Configure OpenStack (Keystone) to use Elixir AAI via OpenID Connect

Introduction

This document describes how to authenticate in OpenStack via Elixir AAI using OpenID Connect (OIDC).

Prerequites

This guide has been testet against OpenStack Queens/Rocky on top of Ubuntu 18.04 LTS, but should also work since Openstack Newton release and other operating systems (maybe with slightly modifications).

  • Openstack

    • Keystone API 3
    • Authorization must be done in a separate step, users will not be added to a default project.
  • Elixir

    • The OpenStack Keystone endpoint is registered as service provider within Elixir AAI.

OpenID Connect

Since OpenID Connect is handled via an Apache module, we have to make sure that the neccessary Apache module is installed and enabled.

$ apt install libapache2-mod-auth-openidc
$ a2endmod auth_openidc

Keystone

Keystone has two configuration files, its own (/etc/keystone/keystone.conf) and the Apache virtual host configuration (/etc/apache2/sites_available/keystone.conf).
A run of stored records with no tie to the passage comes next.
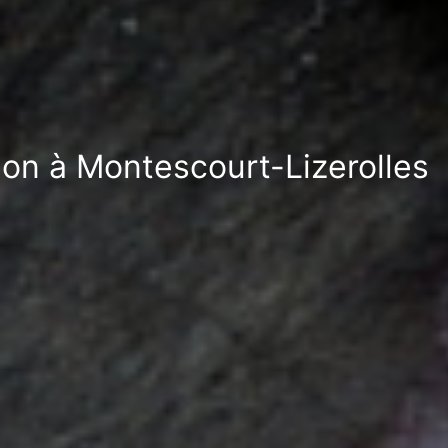
ion à Montescourt-Lizerolles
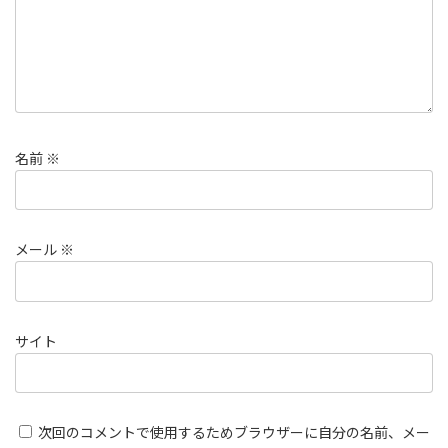
名前
※
メール
※
サイト
次回のコメントで使用するためブラウザーに自分の名前、メー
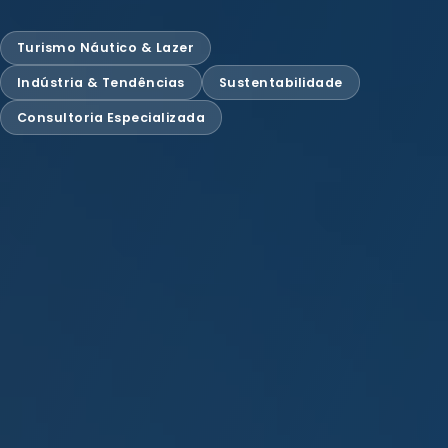
Turismo Náutico & Lazer
Indústria & Tendências
Sustentabilidade
Consultoria Especializada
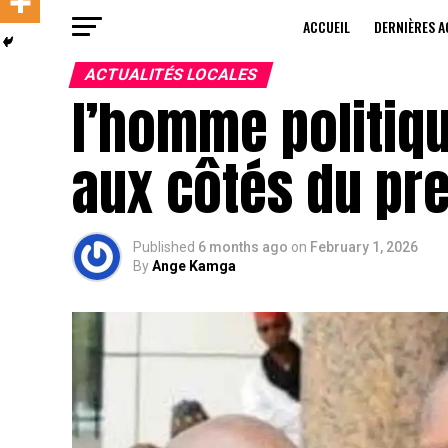
ACCUEIL
DERNIÈRES A
ACTUALITÉS LOCALES
l’homme politiqu
aux côtés du pre
Published
6 months ago
on
February 1, 2026
By
Ange Kamga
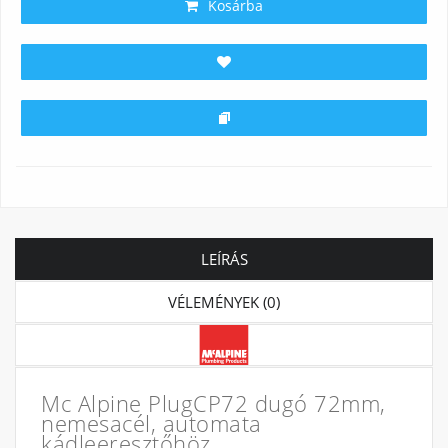
Kosárba
LEÍRÁS
VÉLEMÉNYEK (0)
Mc Alpine PlugCP72 dugó 72mm,
nemesacél, automata
kádleeresztőhöz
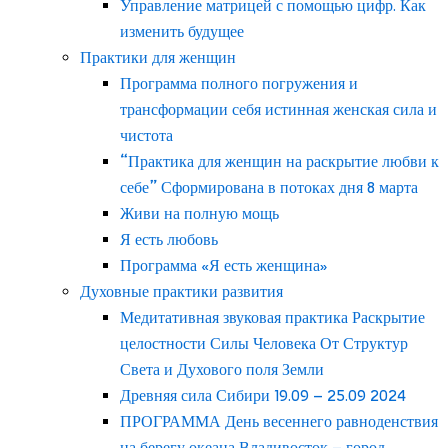
Управление матрицей с помощью цифр. Как
изменить будущее
Практики для женщин
Программа полного погружения и
трансформации себя истинная женская сила и
чистота
“Практика для женщин на раскрытие любви к
себе” Сформирована в потоках дня 8 марта
Живи на полную мощь
Я есть любовь
Программа «Я есть женщина»
Духовные практики развития
Медитативная звуковая практика Раскрытие
целостности Силы Человека От Структур
Света и Духового поля Земли
Древняя сила Сибири 19.09 – 25.09 2024
ПРОГРАММА День весеннего равноденствия
на берегу океана Владивосток – город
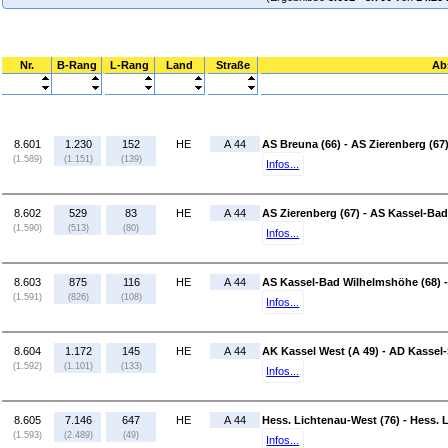
Nr.
B-Rang
L-Rang
Land
Straße
Ab
8.601
1.230
152
HE
A 44
AS Breuna (66) - AS Zierenberg (67
(1.589)
(1.151)
(139)
Infos...
8.602
529
83
HE
A 44
AS Zierenberg (67) - AS Kassel-Ba
(1.590)
(513)
(80)
Infos...
8.603
875
116
HE
A 44
AS Kassel-Bad Wilhelmshöhe (68) -
(1.591)
(826)
(108)
Infos...
8.604
1.172
145
HE
A 44
AK Kassel West (A 49) - AD Kassel-
(1.592)
(1.101)
(133)
Infos...
8.605
7.146
647
HE
A 44
Hess. Lichtenau-West (76) - Hess. L
(1.593)
(2.489)
(49)
Infos...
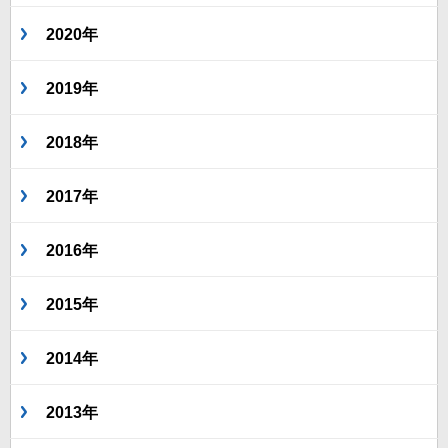
2020年
2019年
2018年
2017年
2016年
2015年
2014年
2013年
Virtual host configuration

In the virtual host configuration the auth_openidc module must be loaded (before the VirtualHost section).

...
LoadModule auth_openidc_module /usr/lib/apache2/modules/mod_auth_openidc.so
...

In the virtual host section for the public keystone url we have to configure the OIDC access. The oidc.provider_url is in our case the Elixir oidc provider (https://login.elixir-czech.org/oidc/). Replace oidc.client_id and oidc.client_secret with the values you got when you register your Openstack(Keystone) instance as Elixir OIDC endpoint. The oidc.crypto_passphrase can be freely chosen, however it must be set.

# public keystone url
<VirtualHost  XX.XX.XX.XX:5000>
    ...
    ServerName https://{{controller.public_hostname}}:5000

    OIDCResponseType "code"
    OIDCClaimPrefix "OIDC-"
    OIDCClaimDelimiter ;
    OIDCScope "openid"
    OIDCProviderMetadataURL {{ oidc.provider_url }}.well-known/openid-configuration
    OIDCClientID {{ oidc.client_id }}
    OIDCClientSecret {{ oidc.client_secret }}
    OIDCCryptoPassphrase {{ oidc.crypto_passphrase }}
    OIDCRedirectURI https://{{ controller.public_hostname }}:5000/identity/v3/auth/OS-FEDERATION/websso/openid/redirect

    # OAuth for CLI access
    OIDCOAuthIntrospectionEndpoint {{ oidc.provider_url }}introspect
    OIDCOAuthClientID {{ oidc.client_id }}
    OIDCOAuthClientSecret {{ oidc.client_secret }}

    <Location ~ "/v3/auth/OS-FEDERATION/websso/openid">
         AuthType  openid-connect
         Require   valid-user
    </Location>

    <Location ~ "/v3/OS-FEDERATION/identity_providers/elixir_oidc/protocols/openid/auth">
         Authtype oauth20
         Require   valid-user
    </Location>

Keystone configuration

Configure the [auth] section of your keystone.conf to include openid in the list of authentication methods.

[auth]
methods = password,token,openid

Add your Horizon host as trusted dashboard to the [federation] section and configure the SSO callback template.

[federation]
trusted_dashboard=https://{{ oidc.endpoint }}/horizon/auth/websso/
sso_callback_template = /etc/keystone/sso_callback_template.html

Define the identity provider in the [openid] section using the HTTP_OIDC_ISS attribute

[openid]
remote_id_attribute = HTTP_OIDC_ISS

Dashboard (Horizon)

After setting up Keystone to be OIDC aware, we have to enable SSO (single sign on) in OpenStack horizon and add Elixir_OIDC as choice in the list of providers via mapped drivers (/etc/openstack-dashboard/local_settings.py).

WEBSSO_ENABLED = True
WEBSSO_CHOICES = (
  ("credentials", _("Keystone Credentials")),
  ("openid", _("ELIXIR_OIDC")),
)

WEBSSO_INITIAL_CHOICE="openid"

Running Dashboard behind a HA-Proxy

If you run OpenStack in a HA setup behind a HA-Proxy you have to make sure that you configure the keystone public url and that this url can be reached by all OpenStack controllers. Otherwise the redirect from Elixir back to Keystone will not work.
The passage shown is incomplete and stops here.